Some of Marguerite's scenes are pure eyecandy, but not in a gratuitous way. Take the shot above which could be straight out of a German expressionist movie. Perfectly framed and lit, it highlights how alone Edith is with her thoughts. Who should she choose, Edward or Jacob? Sorry, wrong story, but you get the idea.

Unless you watch a lot of silent movies or are a big movie buff, the chances are that you didn't realise how many of these old movies were tinted. Just as we all take sound and colour for granted nowadays, tinting was the "in thing" back in the 1920s. I'm not a film historian (I just watch a lot of films) so I've been surprised by it myself. Apparently, there were certain rules attached to which tints and where to use them. I don't know them all, but I assume that green was meant to highlight being outside. In a movie like this with so much forest action, it seems logical. I find green to be a depressing colour though, and I think it makes Marguerite look even sadder in the still below. She has such an expressive face.

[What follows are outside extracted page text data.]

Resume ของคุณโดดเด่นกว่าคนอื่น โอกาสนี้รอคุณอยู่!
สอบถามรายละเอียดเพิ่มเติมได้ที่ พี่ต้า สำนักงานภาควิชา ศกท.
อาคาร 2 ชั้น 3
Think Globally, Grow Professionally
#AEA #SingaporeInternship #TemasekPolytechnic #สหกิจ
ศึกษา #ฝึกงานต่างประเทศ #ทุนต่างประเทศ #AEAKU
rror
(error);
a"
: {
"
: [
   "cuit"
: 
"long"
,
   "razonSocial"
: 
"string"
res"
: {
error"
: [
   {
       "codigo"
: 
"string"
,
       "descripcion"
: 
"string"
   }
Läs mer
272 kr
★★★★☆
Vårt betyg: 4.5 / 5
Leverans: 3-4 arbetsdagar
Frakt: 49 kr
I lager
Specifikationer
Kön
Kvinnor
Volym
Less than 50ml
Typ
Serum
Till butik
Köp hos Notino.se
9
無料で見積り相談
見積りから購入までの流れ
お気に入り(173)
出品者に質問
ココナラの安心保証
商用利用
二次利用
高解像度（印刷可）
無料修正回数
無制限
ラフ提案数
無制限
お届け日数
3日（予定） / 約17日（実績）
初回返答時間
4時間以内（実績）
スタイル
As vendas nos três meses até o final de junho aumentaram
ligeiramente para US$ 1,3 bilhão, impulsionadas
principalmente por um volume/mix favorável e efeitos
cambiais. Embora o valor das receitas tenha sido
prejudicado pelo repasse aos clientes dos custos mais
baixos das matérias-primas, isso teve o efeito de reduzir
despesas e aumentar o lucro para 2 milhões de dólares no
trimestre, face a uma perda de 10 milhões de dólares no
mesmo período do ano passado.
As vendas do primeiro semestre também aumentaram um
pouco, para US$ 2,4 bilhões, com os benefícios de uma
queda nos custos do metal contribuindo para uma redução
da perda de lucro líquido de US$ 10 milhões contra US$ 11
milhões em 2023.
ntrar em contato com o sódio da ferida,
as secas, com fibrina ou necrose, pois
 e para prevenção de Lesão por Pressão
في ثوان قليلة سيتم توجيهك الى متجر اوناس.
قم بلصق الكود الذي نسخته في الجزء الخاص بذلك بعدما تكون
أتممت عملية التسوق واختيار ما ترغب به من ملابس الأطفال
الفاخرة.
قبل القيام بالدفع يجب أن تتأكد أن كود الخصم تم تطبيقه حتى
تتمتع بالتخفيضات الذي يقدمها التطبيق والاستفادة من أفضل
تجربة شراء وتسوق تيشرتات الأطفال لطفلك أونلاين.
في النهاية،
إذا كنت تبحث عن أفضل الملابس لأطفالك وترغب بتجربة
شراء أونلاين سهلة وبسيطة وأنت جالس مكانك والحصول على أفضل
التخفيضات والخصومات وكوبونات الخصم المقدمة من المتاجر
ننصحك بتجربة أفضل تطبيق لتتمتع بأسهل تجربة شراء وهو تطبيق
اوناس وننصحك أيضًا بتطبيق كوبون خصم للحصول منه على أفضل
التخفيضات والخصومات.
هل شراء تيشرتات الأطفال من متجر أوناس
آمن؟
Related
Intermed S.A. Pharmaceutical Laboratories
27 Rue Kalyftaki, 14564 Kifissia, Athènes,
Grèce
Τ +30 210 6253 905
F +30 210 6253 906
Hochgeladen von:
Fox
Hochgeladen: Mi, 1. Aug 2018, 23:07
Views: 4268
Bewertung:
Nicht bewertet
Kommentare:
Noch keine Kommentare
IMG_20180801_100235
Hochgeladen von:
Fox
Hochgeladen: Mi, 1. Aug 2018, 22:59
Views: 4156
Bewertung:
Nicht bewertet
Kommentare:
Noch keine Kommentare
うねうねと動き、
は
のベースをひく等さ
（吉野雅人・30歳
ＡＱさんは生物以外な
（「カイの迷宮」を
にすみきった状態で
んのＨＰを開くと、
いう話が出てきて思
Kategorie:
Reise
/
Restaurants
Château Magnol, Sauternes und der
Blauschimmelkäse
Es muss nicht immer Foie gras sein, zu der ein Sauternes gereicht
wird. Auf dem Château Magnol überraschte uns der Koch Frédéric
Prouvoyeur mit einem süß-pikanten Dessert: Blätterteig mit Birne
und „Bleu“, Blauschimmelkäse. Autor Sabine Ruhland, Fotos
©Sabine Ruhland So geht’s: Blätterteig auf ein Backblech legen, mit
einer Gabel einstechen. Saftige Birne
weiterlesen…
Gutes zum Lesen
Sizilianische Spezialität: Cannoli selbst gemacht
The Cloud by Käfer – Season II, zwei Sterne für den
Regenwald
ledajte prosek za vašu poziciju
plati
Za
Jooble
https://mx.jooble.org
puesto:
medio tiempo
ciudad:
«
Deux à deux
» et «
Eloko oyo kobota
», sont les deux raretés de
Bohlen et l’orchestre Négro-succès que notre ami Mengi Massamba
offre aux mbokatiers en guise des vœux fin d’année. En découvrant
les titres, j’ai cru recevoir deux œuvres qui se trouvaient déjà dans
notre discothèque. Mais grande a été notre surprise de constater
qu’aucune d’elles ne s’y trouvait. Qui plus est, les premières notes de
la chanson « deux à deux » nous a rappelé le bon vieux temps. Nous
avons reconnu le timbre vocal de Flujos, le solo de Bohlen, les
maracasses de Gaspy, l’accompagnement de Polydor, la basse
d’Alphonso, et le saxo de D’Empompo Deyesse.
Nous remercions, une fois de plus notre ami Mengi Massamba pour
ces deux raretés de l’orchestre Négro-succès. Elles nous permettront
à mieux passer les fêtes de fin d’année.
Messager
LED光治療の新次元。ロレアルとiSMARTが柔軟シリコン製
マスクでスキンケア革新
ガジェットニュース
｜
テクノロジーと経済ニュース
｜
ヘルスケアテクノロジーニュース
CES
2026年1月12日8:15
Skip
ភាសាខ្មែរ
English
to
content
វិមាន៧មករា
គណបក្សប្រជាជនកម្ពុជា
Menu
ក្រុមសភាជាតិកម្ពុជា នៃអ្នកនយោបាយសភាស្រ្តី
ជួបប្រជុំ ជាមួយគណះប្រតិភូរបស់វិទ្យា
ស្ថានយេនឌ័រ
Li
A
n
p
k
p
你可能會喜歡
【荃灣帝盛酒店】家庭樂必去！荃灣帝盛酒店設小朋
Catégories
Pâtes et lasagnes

Pretty as a picture but so sad.

Call me a pervert ("Hey Dr Blood, you're a pervert!"), but I found Marguerite Clayton very attractive in this movie. I suppose that's the point or some hideously ugly woman would have had her role instead. Only saying. The more of these old movies I watch the easier it is to appreciate the unflattering hairstyles, bizarre fashions, and a way of life which is completely alien to me. It also helps enormously when a genuinely beautiful women is in a movie rather than the modern trend to throw in a "girl next door" type and praise her as the Emperor's new clothes.

To end this post, I have to draw your attention to some of the amusing dialogue on the intertitle cards. Remember how I said that "new women" in the '20s often had fun poked at them. Well, here are two examples from Pop (Frank Clark):

Are you sure about that, Pop?

True story.

Now let's watch the movie together. It's just over an hour long.



Minor spoiler:

Although it's only a horror movie for the last 20 minutes or so, "Wolf Blood" features an offscreen transfusion using wolf blood (hence the title) as a means to introduce the Loup Garou myth. Like so many early horror movies, the drama relies on an impossible medical procedure. While it is actually within the realms of scientific possibility according to the documented case of Dr. Jean-Baptiste Denys (the eminent physician to King Louis XIV of France) who transfused the blood of a sheep into a 15-year-old boy, such a thing would only work with a very small amount of blood and is more likely to be fatal. Whatever the case, you wouldn't turn into a werewolf (or a weresheep) afterwards! Also, you have to question why Dr. Horton didn't use his own blood?